The young Tennyson of 1830 was yet to become the exemplary poet of Victorian Britain. He is a young Romantic. Wordsworth and Coleridge had been caught up in the fervour of the French Revolution. In the second generation of Romantics, Shelley had taken his atheistic stance in Italy and Byron found martyrdom fighting for Greek independence. This summer escapade of a gentle poet, a vicar’s son with a Lincolnshire country upbringing, seems pale by comparison, but who knows what imaginings were in the mind of the Apostles. There is something quietly condescending about the Cambridge boys seeking out a little revolution they can support, a naivety I can only compare with the fresh-faced scions of Harvard in our time who are as privileged as they are clueless.

Looking back at the part of the Rosalía poem I have translated for you, we can say that here the felling of the trees is not metaphorical but real: the Galician landscape was changed for ever by capital hungry entrepreneurs who cut down the virgin woods and sold the timber for a quick profit. For Rosalía the destruction of the ancient oaks and chestnut groves is a betrayal of spirits, for her they are sacred trees to the Celts: sacra encina del Celta. The rexurdimento of the Galician language and the enterprise of Galician Nationalists in digging up Celtic connections in their deep history is a phenomenon that echoes across nineteenth-century Europe, from Serbia, to Hungary, to Poland. The rape of the landscape is real, but has a high symbolic charge.

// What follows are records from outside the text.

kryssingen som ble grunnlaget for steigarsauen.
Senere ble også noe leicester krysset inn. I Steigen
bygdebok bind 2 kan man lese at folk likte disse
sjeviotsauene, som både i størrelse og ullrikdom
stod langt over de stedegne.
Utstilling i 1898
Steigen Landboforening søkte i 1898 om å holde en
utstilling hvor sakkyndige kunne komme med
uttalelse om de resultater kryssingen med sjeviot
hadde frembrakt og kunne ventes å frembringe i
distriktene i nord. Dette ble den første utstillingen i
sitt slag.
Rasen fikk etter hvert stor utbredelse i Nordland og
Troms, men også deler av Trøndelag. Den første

Here is what Hobsbawm says in The Age of Revolutions:

romantic primitivism lent itself more readily to leftwing rebellion… This was notably the case of ‘the folk’. It was accepted among romantics of all shades that ‘the folk’, i.e. normally the pre-industrial peasant or craftsman, exemplified the uncorrupted virtues and that its language, song, story and custom was the true repository of the soul of the people.

Remember that Rosalía’s first book Cantares Gallegos was precisely this: a re-working of ballads and songs; an evocation of the terra nai in the mouthes of the “folk”. Hobsbawm again:

‘The folk’ could be a revolutionary concept, especially among oppressed peoples about to discover or reassert their national identity, particularly those which lacked a native middle class or aristocracy. There the first dictionary, grammar or collection of folksong was an event of major political importance, a first declaration of independence.

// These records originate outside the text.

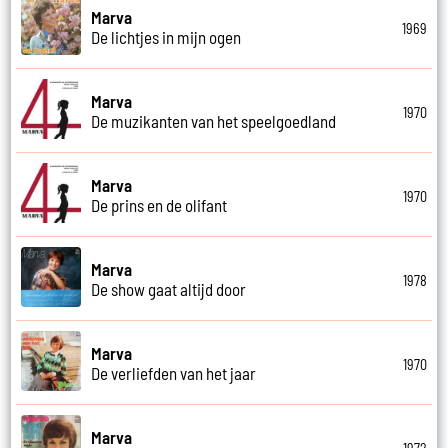
Marva
1969
De lichtjes in mijn ogen
Marva
1970
De muzikanten van het speelgoedland
Marva
1970
De prins en de olifant
Marva
1978
De show gaat altijd door
Marva
1970
De verliefden van het jaar
Marva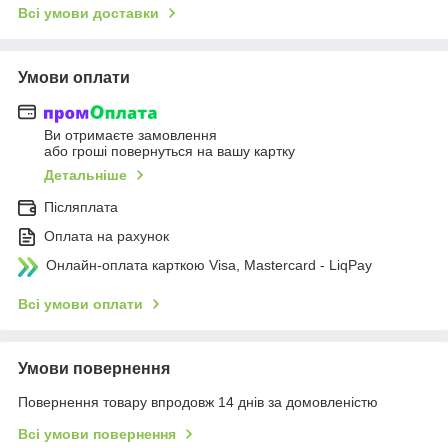
Всі умови доставки
Умови оплати
Ви отримаєте замовлення
або гроші повернуться на вашу картку
Детальніше
Післяплата
Оплата на рахунок
Онлайн-оплата карткою Visa, Mastercard - LiqPay
Всі умови оплати
Умови повернення
Повернення товару впродовж 14 днів за домовленістю
Всі умови повернення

He is not talking about Galicia here. In fact, the only Galicia he mentions in his book is the Polish province. Yet these words describe what happened in Spain very well: the Cantares became a symbolic text that launched the rebirth of the Galician language; its potent mix of celebration and outrage struck a chord not only with Gallegos but with a wider audience in Madrid and beyond who were imbued with Romantic ideas about regionalisms, nationalisms and peoples.

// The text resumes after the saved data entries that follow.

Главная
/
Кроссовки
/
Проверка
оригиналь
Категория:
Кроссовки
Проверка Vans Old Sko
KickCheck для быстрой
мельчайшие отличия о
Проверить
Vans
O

If we skip forward to Pernas Nieto we can see a different attitude to the landscape, an attitude he learnt from Noriega Varela. Noriega Varela was a folk writer not only in his themes and inspirations but in his very being: he was no Cambridge boy; he did not have the Classical education of Tennyson; yet the lyricism of his poetry taken from direct observations of fiestas, country customs and mountain life is unique. He was active writing for a satirical magazine that criticised the caciques- powerful land-owners who treated participatory politics with disdain. Much has been made of his about face after the Civil War: an anti-Semitic letter, intolerant and prejudiced. But what does it mean? Who can say what happens to a man who has had to live through the terror of Franco’s repression? As Peter Preston observes in The Spanish Holocaust, Red soldiers were responsible for many of the Nationalist atrocities: offered the choice between death and changing sides they changed sides and then outdid themselves in cruelties to prove themselves “loyal”. Pernas Nieto was a priest, a different man, but he must have witnessed some of the same horrors. And it is precisely the association of the “folk” with revolutionary concepts that brought Franco, a Gallego himself, to put bans on the language that was reborn with Rosalía.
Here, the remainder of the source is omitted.